The pattern is everywhere. In Q1 2026 alone, 266 AI-related M&A deals closed — a 90% year-over-year increase [10]. Global deal value hit $4.9 trillion in 2025, surpassing the 2021 record. BlackRock’s consortium acquired Aligned Data Centers for $40 billion. Salesforce bought Informatica for $8 billion. IBM bought Confluent for $11 billion.
When everyone consolidates at once, it means standalone economics do not work. You need someone else’s balance sheet, or someone else’s customers, to make the numbers add up.
The Pattern
All three moves serve the same function: close the gap between what AI costs to build and what it generates in revenue.
Firing people converts salary obligations into present-day capital for infrastructure. Engineering token pricing grows the top line through three compounding levers. Consolidating merges balance sheets so that costs on one side become revenue on the other.
This is not an AI strategy. It is the strategy. The one every large company runs when organic growth cannot hit the profit target. Cut the bottom line. Engineer the top line. Merge to fill the gap.
The problem is that even with all three levers, revenue is not keeping pace with costs. Five companies are spending $700 billion on infrastructure this year. Total AI industry revenue — Anthropic, OpenAI, Microsoft’s AI line, Google Cloud’s AI-driven growth, everyone else combined — is approaching $100 billion. The gap is seven to one.

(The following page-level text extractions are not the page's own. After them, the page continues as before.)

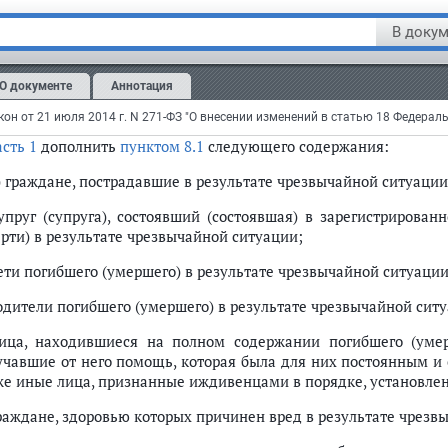
 получение бесплатной юридической помощи в соответствии с 
В докум
тья 2
сти в
статью 20
Федерального закона от 21 ноября 2011 год
О документе
Аннотация
ийской Федерации" (Собрание законодательства Российской Феде
, ст. 6962) следующие изменения:
асть 1
дополнить
пунктом 8.1
следующего содержания:
1) граждане, пострадавшие в результате чрезвычайной ситуации
супруг (супруга), состоявший (состоявшая) в зарегистриров
ерти) в результате чрезвычайной ситуации;
дети погибшего (умершего) в результате чрезвычайной ситуации
родители погибшего (умершего) в результате чрезвычайной сит
лица, находившиеся на полном содержании погибшего (уме
учавшие от него помощь, которая была для них постоянным и
же иные лица, признанные иждивенцами в порядке, установле
граждане, здоровью которых причинен вред в результате чрезв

And the adoption underneath that revenue is narrower than it looks. Microsoft Copilot lost 39% of its paid market share in six months. Its accuracy Net Promoter Score crashed to negative 24 — more users distrust it than recommend it [11]. GitHub paused new signups because the customers it does have cost more to serve than they pay. Most large corporations have not adopted AI coding tools at scale. The ones that announce it loudest — Block, for example — are selling the narrative to Wall Street as much as they are using the technology. When Block cut 4,000 people and its stock surged 24%, the market was not rewarding AI adoption. It was rewarding headcount reduction. The AI was the story. The layoff was the product.
So the revenue pool is finite, the adoption is shallow, and the infrastructure bill is $700 billion. The three plays — fire, inflate, consolidate — are not signs of an industry building toward profitability. They are signs of an industry trying to engineer a profit target it cannot reach organically.

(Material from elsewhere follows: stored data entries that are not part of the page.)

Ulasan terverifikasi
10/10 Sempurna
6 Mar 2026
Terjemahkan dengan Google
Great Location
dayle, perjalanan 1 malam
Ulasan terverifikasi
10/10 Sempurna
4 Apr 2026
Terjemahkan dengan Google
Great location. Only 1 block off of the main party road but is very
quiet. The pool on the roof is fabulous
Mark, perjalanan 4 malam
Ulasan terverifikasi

If you have ever sat in an all-hands where the CEO said “we are investing in the future” the same quarter your team lost three headcount, you know what $700 billion in AI CAPEX funded by 96,000 layoffs looks like from the inside. It looks like your desk.
The question is whether the underlying business — AI models sold as API calls and subscriptions — will eventually generate enough cash to make the borrowing unnecessary. If it does, this was a transition. The layoffs were painful but temporary. The infrastructure will earn its keep.

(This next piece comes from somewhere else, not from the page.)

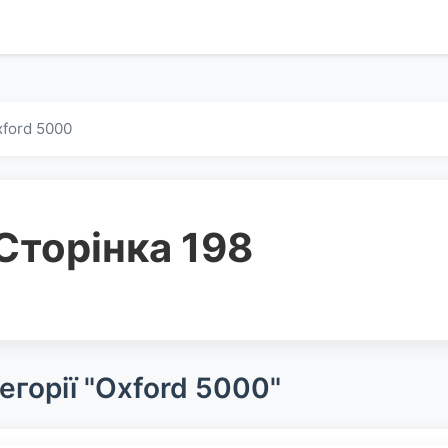
ford 5000
Сторінка 198
егорії "Oxford 5000"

If it does not, this was a bubble. And the people who funded it with their jobs will not get them back.
REFERENCES
[1] CNBC (2026). “Microsoft plans first voluntary retirement program for U.S. employees.” CNBC. April 23.
[2] CNN (2026). “Meta to cut 10% of staff as AI reshapes the company.” CNN Business. April 23.
[3] CNBC (2026). “SpaceX says it can buy Cursor later this year for $60 billion, or pay $10 billion for ‘our work together.’” CNBC. April 21.
[4] CNBC (2026). “Microsoft looked at buying Cursor before SpaceX deal, sources say.” CNBC. April 22.
[5] CNBC (2026). “Oracle cutting thousands of workers as AI spending ramps up.” CNBC. March 31.
[6] Yahoo Tech (2026). “Tech layoffs 2026: over 96,000 employees have been laid off this year.” Yahoo Tech. April.
[7] Finout (2026). “Claude Opus 4.7 Pricing: The Real Cost Story Behind the Unchanged Price Tag.” Finout Blog.
[8] Morphllm (2026). “The Real Cost of AI Coding in 2026.” Morphllm Blog.
[9] Where’s Your Ed At (2026). “Exclusive: Microsoft Moving All GitHub Copilot Subscribers to Token-Based Billing in June.” Where’s Your Ed At.
[10] PwC (2026). “Global M&A Trends 2026.” PwC.
[11] Stackmatix (2026). “Microsoft Copilot Adoption Statistics & Trends.” Stackmatix.